WHAT IS BEING ASKED: The expected answer is a verbatim transcription of the lines below, beginning with the first and ending with the line that holds "Gasdichten Reagenzgefäßen (Exetainer)", without pictures.

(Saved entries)
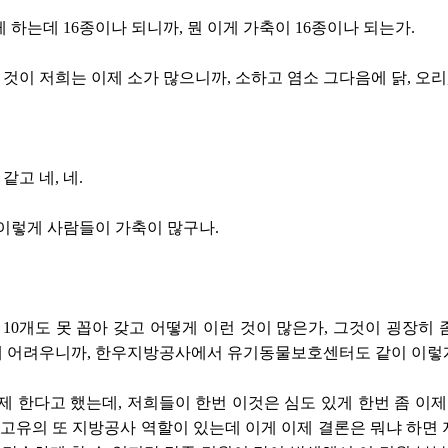
게 하는데 16종이나 되니까, 뭔 이게 가축이 16종이나 되는가.
 것이 저희는 이제 소가 많으니까, 소하고 염소 그다음에 닭, 오리,
같고 네, 네.
 이렇게 사람들이 가축이 많구나.
 10개도 못 꼽아 갖고 어떻게 이런 것이 많은가, 그것이 굉장히
 어려우니까, 한우지방공사에서 유기동물보호센터도 같이 이렇게
제 한다고 했는데, 저희들이 한번 이것은 심도 있게 한번 좀 이제
 고유의 또 지방공사 역할이 있는데 이게 이제 결론은 뭐냐 하면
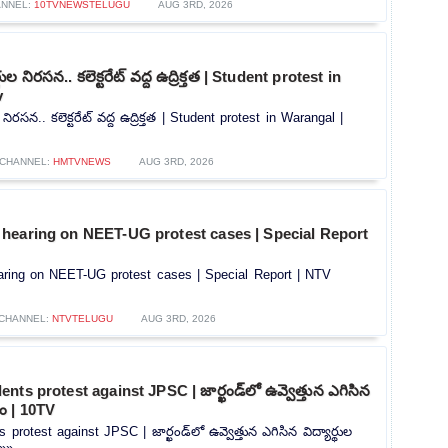
ANNEL:
10TVNEWSTELUGU
AUG 3RD, 2026
థుల నిరసన.. కలెక్టరేట్ వద్ద ఉద్రిక్తత | Student protest in
v
 నిరసన.. కలెక్టరేట్ వద్ద ఉద్రిక్తత | Student protest in Warangal |
CHANNEL:
HMTVNEWS
AUG 3RD, 2026
hearing on NEET-UG protest cases | Special Report
ring on NEET-UG protest cases | Special Report | NTV
CHANNEL:
NTVTELUGU
AUG 3RD, 2026
ts protest against JPSC | జార్ఖండ్‌లో ఉవ్వెత్తున ఎగిసిన
మం | 10TV
protest against JPSC | జార్ఖండ్‌లో ఉవ్వెత్తున ఎగిసిన విద్యార్థుల
.»»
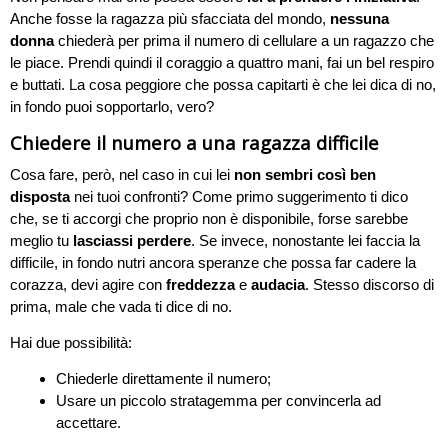
Anche fosse la ragazza più sfacciata del mondo,
nessuna
donna
chiederà per prima il numero di cellulare a un ragazzo che
le piace. Prendi quindi il coraggio a quattro mani, fai un bel respiro
e buttati. La cosa peggiore che possa capitarti è che lei dica di no,
in fondo puoi sopportarlo, vero?
Chiedere il numero a una ragazza difficile
Cosa fare, però, nel caso in cui lei
non sembri così ben
disposta
nei tuoi confronti? Come primo suggerimento ti dico
che, se ti accorgi che proprio non è disponibile, forse sarebbe
meglio tu
lasciassi perdere
. Se invece, nonostante lei faccia la
difficile, in fondo nutri ancora speranze che possa far cadere la
corazza, devi agire con
freddezza
e
audacia
. Stesso discorso di
prima, male che vada ti dice di no.
Hai due possibilità:
Chiederle direttamente il numero;
Usare un piccolo stratagemma per convincerla ad
accettare.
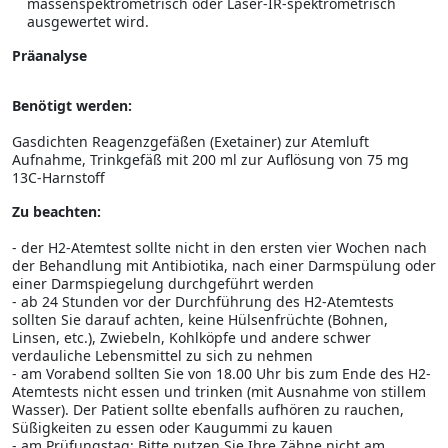
massenspektrometrisch oder Laser-IR-spektrometrisch
ausgewertet wird.
Präanalyse
Benötigt werden:
Gasdichten Reagenzgefäßen (Exetainer) zur Atemluft
Aufnahme, Trinkgefäß mit 200 ml zur Auflösung von 75 mg
13C-Harnstoff
Zu beachten:
- der H2-Atemtest sollte nicht in den ersten vier Wochen nach
der Behandlung mit Antibiotika, nach einer Darmspülung oder
einer Darmspiegelung durchgeführt werden
- ab 24 Stunden vor der Durchführung des H2-Atemtests
sollten Sie darauf achten, keine Hülsenfrüchte (Bohnen,
Linsen, etc.), Zwiebeln, Kohlköpfe und andere schwer
verdauliche Lebensmittel zu sich zu nehmen
- am Vorabend sollten Sie von 18.00 Uhr bis zum Ende des H2-
Atemtests nicht essen und trinken (mit Ausnahme von stillem
Wasser). Der Patient sollte ebenfalls aufhören zu rauchen,
Süßigkeiten zu essen oder Kaugummi zu kauen
- am Prüfungstag: Bitte putzen Sie Ihre Zähne nicht am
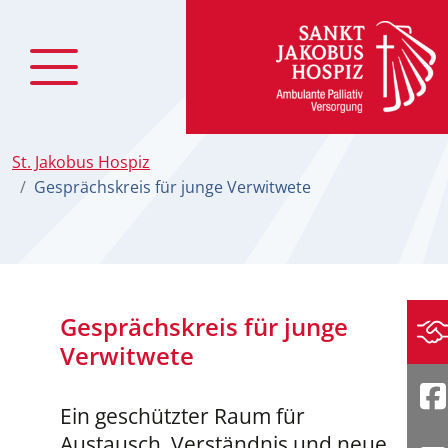
zum Inhalt
St. Jakobus Hospiz
Gesprächskreis für junge Verwitwete
Gesprächskreis für junge
Sp
Verwitwete
F
Ein geschützter Raum für
Austausch, Verständnis und neue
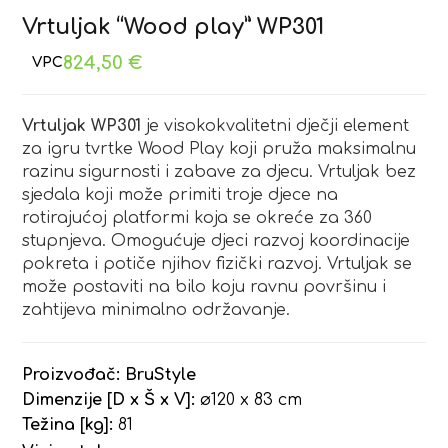
Vrtuljak “Wood play” WP301
824,50
€
Vrtuljak WP301
je visokokvalitetni dječji element
za igru tvrtke Wood Play koji pruža maksimalnu
razinu sigurnosti i zabave za djecu. Vrtuljak bez
sjedala koji može primiti troje djece na
rotirajućoj platformi koja se okreće za 360
stupnjeva. Omogućuje djeci razvoj koordinacije
pokreta i potiče njihov fizički razvoj. Vrtuljak se
može postaviti na bilo koju ravnu površinu i
zahtijeva minimalno održavanje.
Proizvođač:
BruStyle
Dimenzije [D x Š x V]:
ø120 x 83 cm
Težina [kg]:
81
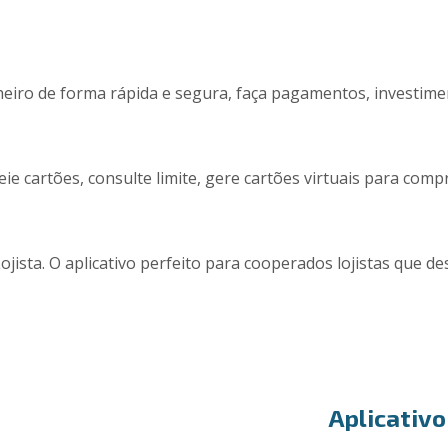
nheiro de forma rápida e segura, faça pagamentos, investime
e cartões, consulte limite, gere cartões virtuais para com
ojista. O aplicativo perfeito para cooperados lojistas que de
Aplicativo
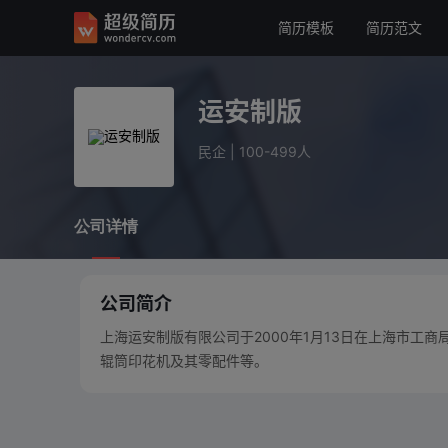
简历模板
简历范文
运安制版
民企
100-499人
运安制版
公司详情
民企
|
100-499人
公司详情
公司简介
上海运安制版有限公司于2000年1月13日在上海市工
辊筒印花机及其零配件等。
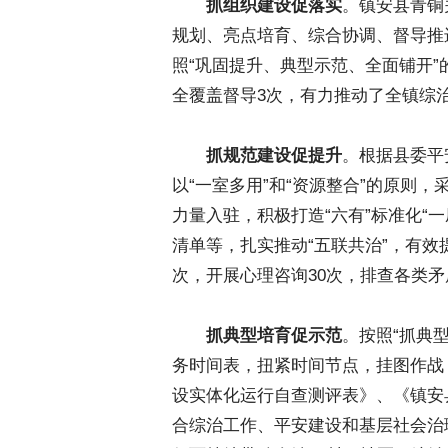
抓组织建设促落实
。镇安县青铜
规划、亮点培育、综合协调、督导推
照“巩固提升、典型示范、全面铺开”
全覆盖督导3次，有力推动了全镇综
抓规范建设促提升
。根据县委平
以“一室多用”和“资源整合”的原则
力量入驻，积极打造“六有”标准化“
清单等，扎实推动“五联共治”，有
次，开展心理咨询30次，排查各类矛盾
抓典型培育促示范
。按照“抓典
务时间表，扭紧时间节点，挂图作战
设实体化运行自查测评表》、《镇安
合综治工作、平安建设和基层社会治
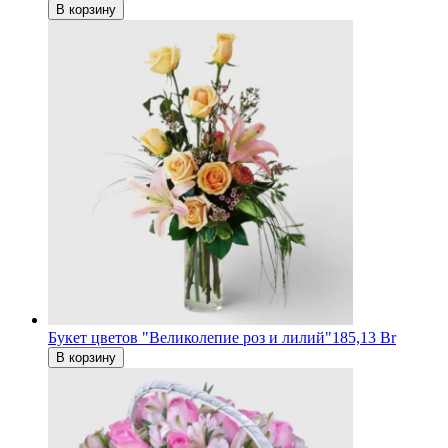
В корзину
Букет цветов "Великолепие роз и лилий"
185,13 Br
В корзину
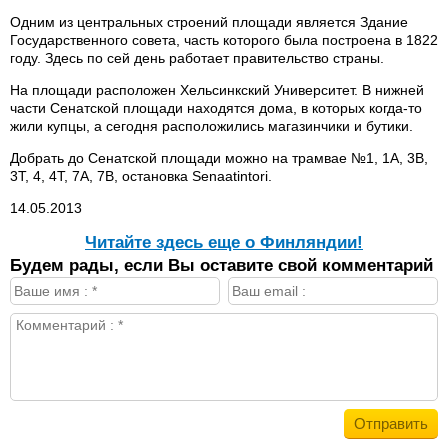
Одним из центральных строений площади является Здание
Государственного совета, часть которого была построена в 1822
году. Здесь по сей день работает правительство страны.
На площади расположен Хельсинкский Университет. В нижней
части Сенатской площади находятся дома, в которых когда-то
жили купцы, а сегодня расположились магазинчики и бутики.
Добрать до Сенатской площади можно на трамвае №1, 1A, 3B,
3T, 4, 4T, 7A, 7B, остановка Senaatintori.
14.05.2013
Читайте здесь еще о Финляндии!
Будем рады, если Вы оставите свой комментарий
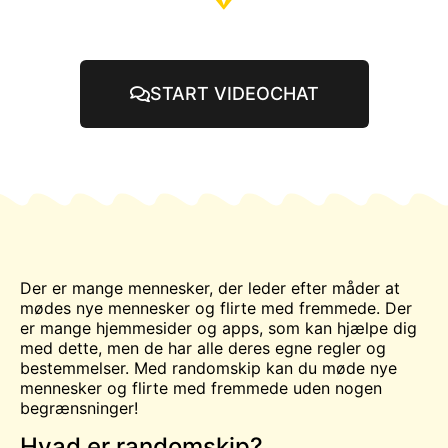
START VIDEOCHAT
Der er mange mennesker, der leder efter måder at
mødes
nye mennesker og
flirte
med fremmede. Der
er mange hjemmesider og apps, som kan hjælpe dig
med dette, men de har alle deres egne regler og
bestemmelser. Med randomskip kan du møde nye
mennesker og flirte med fremmede uden nogen
begrænsninger!
Hvad er randomskip?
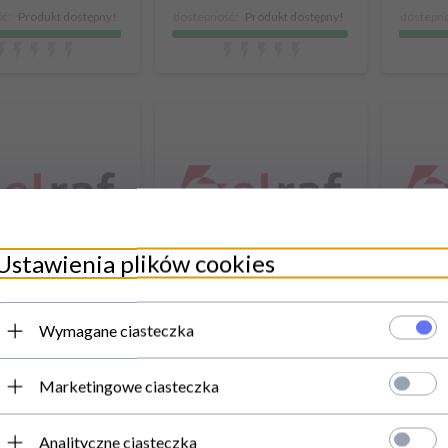
ć:
Produkt dostępny!
dostepność:
Produkt dostępny!
dostepno
a i zyskaj więcej!
Ustawienia plików cookies
wych produktach, promocjach oraz poradach dotyczących instalacji elekt
er kątowy HDMI -
Adapter HDMI - micro HDMI
Adapte
HDMI 51727
68842
Wymagane ciasteczka
Cena brutto:
Cena brutto:
Marketingowe ciasteczka
,
98
PLN
7,
74
PLN
ena netto: 7,30
Cena netto: 6,29
Analityczne ciasteczka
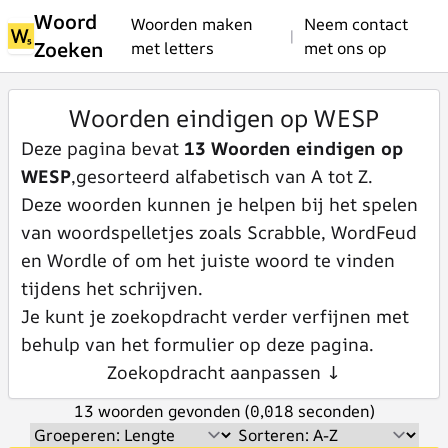
Woord
Woorden maken
Neem contact
|
Zoeken
met letters
met ons op
Woorden eindigen op WESP
Deze pagina bevat
13 Woorden eindigen op
WESP
,gesorteerd alfabetisch van A tot Z.
Deze woorden kunnen je helpen bij het spelen
van woordspelletjes zoals Scrabble, WordFeud
en Wordle of om het juiste woord te vinden
tijdens het schrijven.
Je kunt je zoekopdracht verder verfijnen met
behulp van het formulier op deze pagina.
Zoekopdracht aanpassen ↓
13 woorden gevonden (0,018 seconden)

ANSWER BOX:
게 하는데 16종이나 되니까, 뭔 이게 가축이 16종이나 되는가.
 것이 저희는 이제 소가 많으니까, 소하고 염소 그다음에 닭, 오리,
같고 네, 네.
 이렇게 사람들이 가축이 많구나.
 10개도 못 꼽아 갖고 어떻게 이런 것이 많은가, 그것이 굉장히
 어려우니까, 한우지방공사에서 유기동물보호센터도 같이 이렇게
제 한다고 했는데, 저희들이 한번 이것은 심도 있게 한번 좀 이제
 고유의 또 지방공사 역할이 있는데 이게 이제 결론은 뭐냐 하면
ANNEL:
10TVNEWSTELUGU
AUG 3RD, 2026
థుల నిరసన.. కలెక్టరేట్ వద్ద ఉద్రిక్తత | Student protest in
v
 నిరసన.. కలెక్టరేట్ వద్ద ఉద్రిక్తత | Student protest in Warangal |
CHANNEL:
HMTVNEWS
AUG 3RD, 2026
hearing on NEET-UG protest cases | Special Report
ring on NEET-UG protest cases | Special Report | NTV
CHANNEL:
NTVTELUGU
AUG 3RD, 2026
ts protest against JPSC | జార్ఖండ్‌లో ఉవ్వెత్తున ఎగిసిన
మం | 10TV
protest against JPSC | జార్ఖండ్‌లో ఉవ్వెత్తున ఎగిసిన విద్యార్థుల
.»»
Anche fosse la ragazza più sfacciata del mondo,
nessuna
donna
chiederà per prima il numero di cellulare a un ragazzo che
le piace. Prendi quindi il coraggio a quattro mani, fai un bel respiro
e buttati. La cosa peggiore che possa capitarti è che lei dica di no,
in fondo puoi sopportarlo, vero?
Chiedere il numero a una ragazza difficile
Cosa fare, però, nel caso in cui lei
non sembri così ben
disposta
nei tuoi confronti? Come primo suggerimento ti dico
che, se ti accorgi che proprio non è disponibile, forse sarebbe
meglio tu
lasciassi perdere
. Se invece, nonostante lei faccia la
difficile, in fondo nutri ancora speranze che possa far cadere la
corazza, devi agire con
freddezza
e
audacia
. Stesso discorso di
prima, male che vada ti dice di no.
Hai due possibilità:
Chiederle direttamente il numero;
Usare un piccolo stratagemma per convincerla ad
accettare.
massenspektrometrisch oder Laser-IR-spektrometrisch
ausgewertet wird.
Präanalyse
Benötigt werden:
Gasdichten Reagenzgefäßen (Exetainer) zur Atemluft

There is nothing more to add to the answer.